I interrupted again. “But you didn’t tell me the whole truth, did you? You didn’t say that, about once a month, you cruise the immigrant neighborhoods, buying grass or fresh peyote buttons. The illegals smuggle in peyote from Mexico because it’s safer than carrying cash they probably don’t have in the first place. You used to drive your VW, but lately you’ve been taking your electric bike. What? You think it makes what you’re doing less obvious? Just the opposite, pal.”
I waited, glancing at the rearview mirror until I saw the man’s smile of concession, before I added, “See? I was listening.”
Tomlinson disappeared into his own brain as I drove west, his right hand still surfing the wind, his left fist cupping a can of Modelo. Disappeared is a fitting description. Tomlinson has spent so many nights alone, at sea, he says, that he has constructed the equivalent of cerebral theme parks in his head for entertainment. Books, religion, music, whole communal villages populated, presumably, with Jimi Hendrix and Hunter S. Thompson types. All probably landscaped with cannabis sculptures trimmed to resemble objects and creatures that I preferred not to imagine.
Tomlinson is a strange one, but a good one. His perception of reality has, over the years, been so consistently tinted by chemicals that, my guess is, he has reshaped reality into his own likeness. And it is probably a kinder, brighter reality than the one in which most of us function.
Tomlinson is among the most decent men I know-if you don’t count sexual misconduct, which I am trying to learn not to do. He’s brilliant and original, something I can say only about a handful of people, and I count him among my most trusted friends-again, his behavior with women excluded. He had come into my little marine lab earlier that day asking for help. And when a friend asks for help, you say yes and save the questions for later.
It was later. Almost ten p.m., according to the Chronofighter dive watch on my left wrist. March is peak tourist season in Southwest Florida, so beach traffic was heavy, both lanes a bumper-car jumble of out-of-state license plates punctuated by roaring packs of Harleys.
After several minutes of silence, Tomlinson’s attention swooped back into the cab of my truck, and he said, “This place we’re going on San Carlos Island, the trailer park’s named Red Citrus. It’s not far from the shrimp docks. And, lately, it’s become a bitch of a dark space, man. I should have warned you before we started.”

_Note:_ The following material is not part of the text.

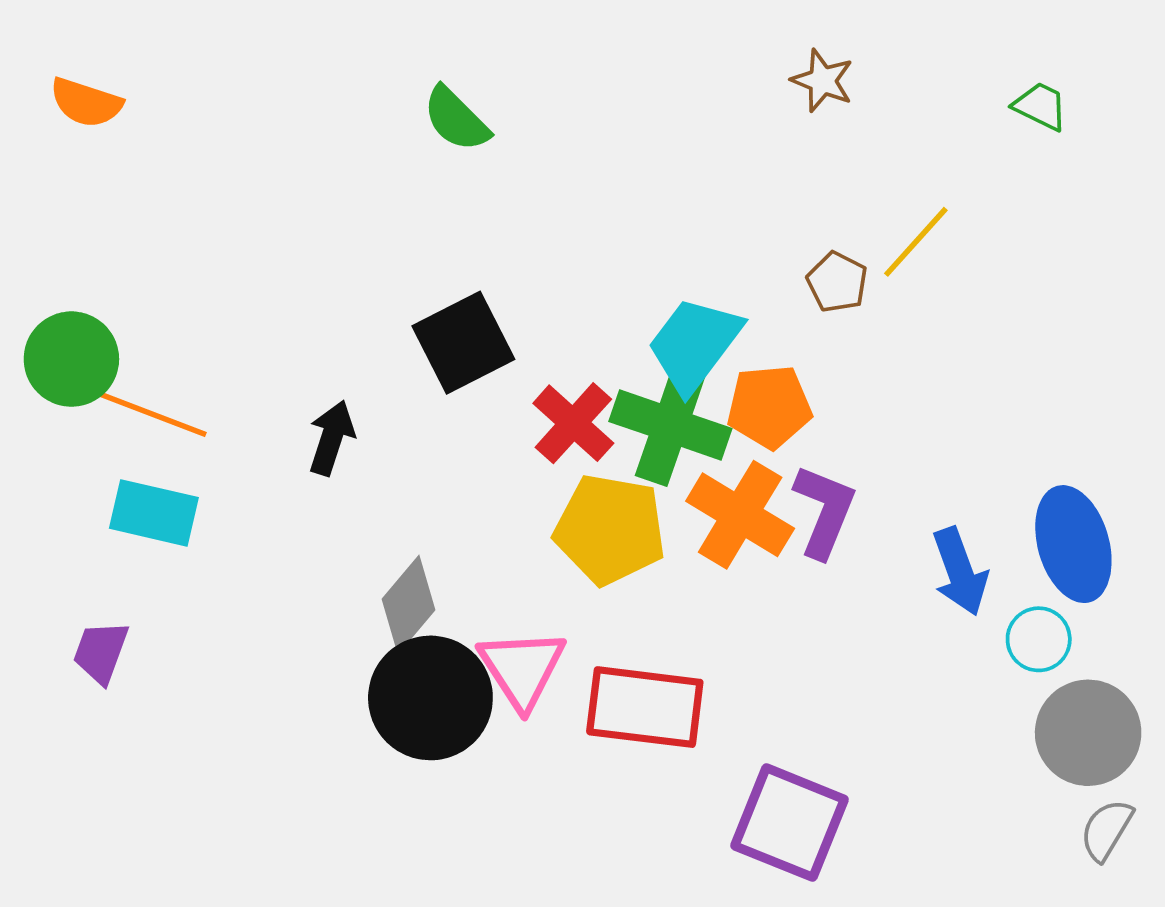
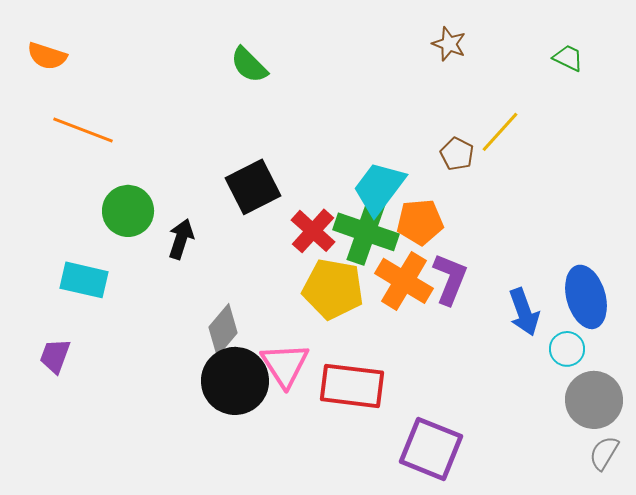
green circle: (71, 359) -> (128, 211), moved
orange line: (152, 414) -> (83, 130), moved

I said, “The shrimp docks? That sounds close to your new restaurant.”
Tomlinson, the hippie entrepreneur, had opened a rum bar and grille on Sanibel, and another at Fisherman’s Wharf, near the shrimp yards, bayside, Fort Myers Beach. I was one of the investors, as was my cousin, Ransom, who also managed both places, along with her two boyfriends, Raynauld Bentley, a Cajun, and Big Dan Howes. So far, Tomlinson’s business acumen had showed no damage from his years of chemical abuse, so it had been a wise thing to do.